Его рука скользнула по моему лицу, и большой палец, тяжело ощупывая неровности щек, больно врезался в рот, легко смяв губы. Они поддались ему и открылись, и сразу сковали, отгородили от мира. Если бы я могла, я бы всего его погрузила в себя, я бы приняла внутрь все его тело, я хотела бы быть разрезанной от шеи до ног и снова быть зашитой, но уже с ним внутри.
– Я хочу вшить тебя внутрь себя. – Я все же смогла выговорить, а потом попросила:
– Расскажи.
– Ты моя милая. Я люблю любить тебя! Я люблю быть медленным в тебе. Вот, смотри, я чуть двинусь влево, – я ждала, и он не обманул, – а вот теперь поворот, а теперь я отступаю, а теперь… Ах, как ты громко стонешь… А вот так, – он что-то сделал, но я уже не смогла разобрать, что, – а теперь я не ударю, а вдавлю, медленно, но сильно вдавлю. – Тело его напряглось, наверное, я снова застонала.
– Скажи еще. Мне кажется, из меня сочится жидкость, я просто чувствую, как со стенок стекает сок.
– Я знаю, я живу этим соком, я им кормлюсь, слизываю, смазываю свое тело, я…
– Еще, еще…
Но здесь он сделал какое-то движение, бьющее, пробивающее насквозь, и эхо его застряло у меня в легких. Я ясно слышала, как он выкрикнул «так», и мое тело сразу стало мокрым, руки, грудь, шея, и я оторвалась от поверхности кресла, но только на мгновение, потому что потом упала, обмякшая, раздавленная, неживая…
Прошло минут пять, не больше.
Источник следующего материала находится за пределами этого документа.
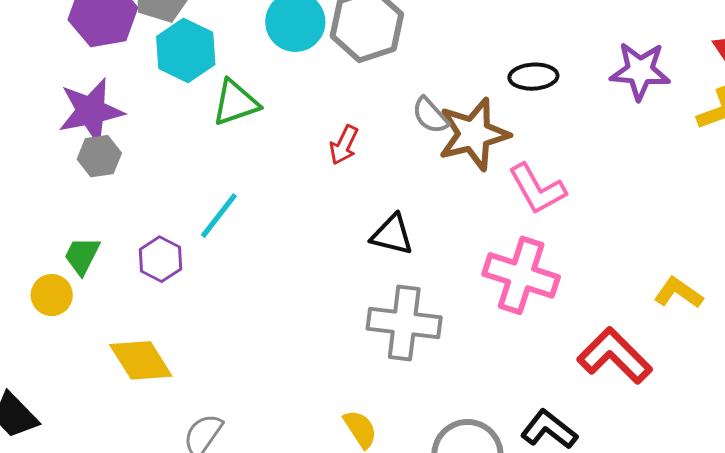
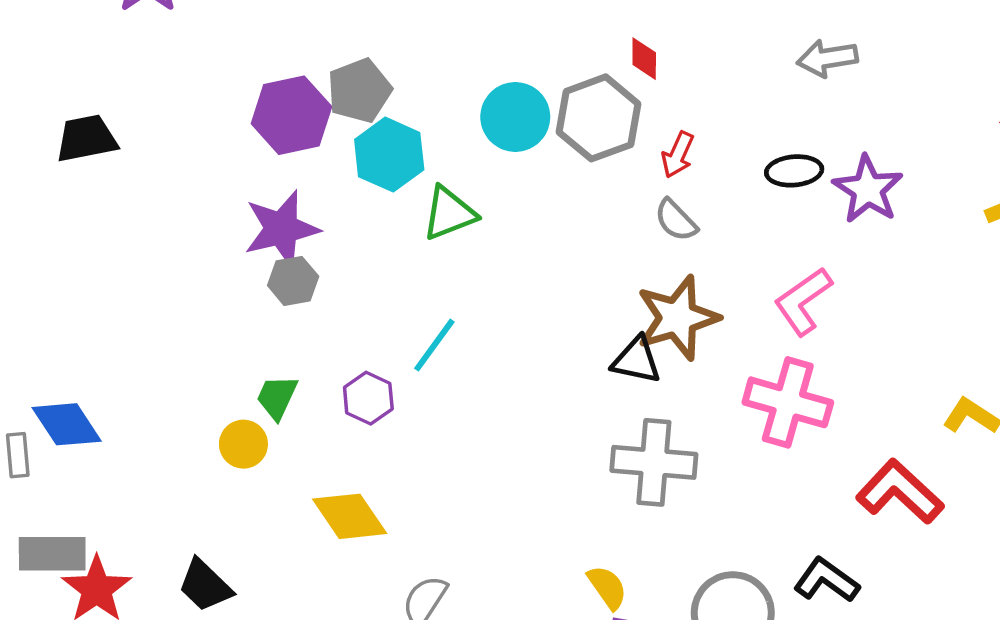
purple star: (640, 71) -> (868, 189), moved, turned 30
brown star: (474, 134) -> (677, 318), moved
red arrow: (344, 145) -> (678, 155), moved
pink L-shape: (537, 189) -> (803, 301), turned 86

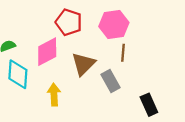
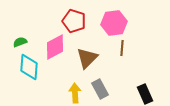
gray rectangle: (111, 81) -> (100, 89), moved
yellow arrow: (54, 95) -> (75, 93), moved

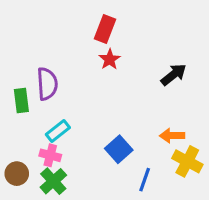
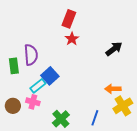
blue square: (119, 149) -> (50, 76), moved
yellow cross: (187, 161) -> (123, 106), turned 30
brown circle: (17, 174) -> (13, 106), moved
green cross: (53, 181) -> (61, 119), moved

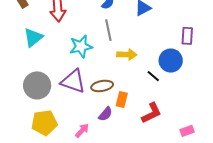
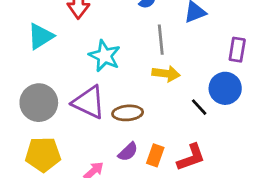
gray line: (108, 30) -> (161, 40), moved
purple rectangle: (187, 36) -> (237, 50), moved
cyan star: (81, 46) -> (105, 56), turned 30
orange rectangle: (122, 99) -> (155, 155), moved

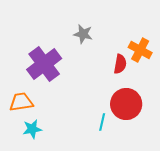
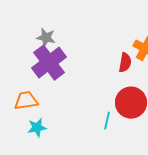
gray star: (83, 34) -> (46, 38), moved

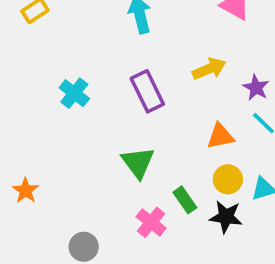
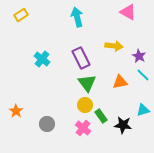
yellow arrow: (209, 69) -> (114, 46), turned 30
green triangle: (138, 162) -> (87, 83), moved
yellow circle: (228, 179) -> (85, 105), moved
gray circle: (84, 247) -> (47, 124), moved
Я поднялась, меня все еще качало, мне ничего не надо было снимать с себя, и я, как была, потная, растерзанная, горячая, подошла к краю яхты и, перешагнув через низкие поручни, прыгнула в воду. Сначала я испугалась, я думала, что сразу утону, настолько во мне не осталось сил, но холодная свежесть воды так врезалась в меня, что силы вдруг появились из какого-то, видимо, неисчерпаемого резерва, впрочем, это были силы другой природы. Я отплыла немного и легла на спину, яхта со спущенным парусом покачивалась рядом, как бы тоже отдыхая, наслаждаясь вместе со мной. Потом я увидела Стива, он сидел на краю, спустив ноги вниз, вид у него тоже был весьма помятый, но счастливый.
– Юнга, готовьте обед, ваша пассажирка проголодалась, – крикнула я ему снизу.
– Я не юнга, меня повысили, я уже боцман, – прокричал он в ответ.
– Кто повысил-то? – спросила я, смеясь, отплевываясь от захлестнувшей воды.
– Ты и повысила. Разве нет?
– Что до меня, так ты всегда капитан, вернее, адмирал. Адмирал, – повторила я, – готовьте обед. – Я перевернулась и поплыла, мне захотелось движения.
После обеда я почувствовала себя немного утомленной, со мной всегда так, когда много солнца и воздуха. Я спустилась в каюту и, включив радиоприемник, прилегла на кушетку. Передавали классическую музыку, фортепьянный концерт, и музыка совместно со слабой, ритмичной качкой убаюкали меня, и я заснула, легко и безмятежно. Вскоре я пробудилась, но ненадолго, я услышала незнакомый мужской голос, я не поняла чей, а потом догадалась: музыка закончилась и передавали новости.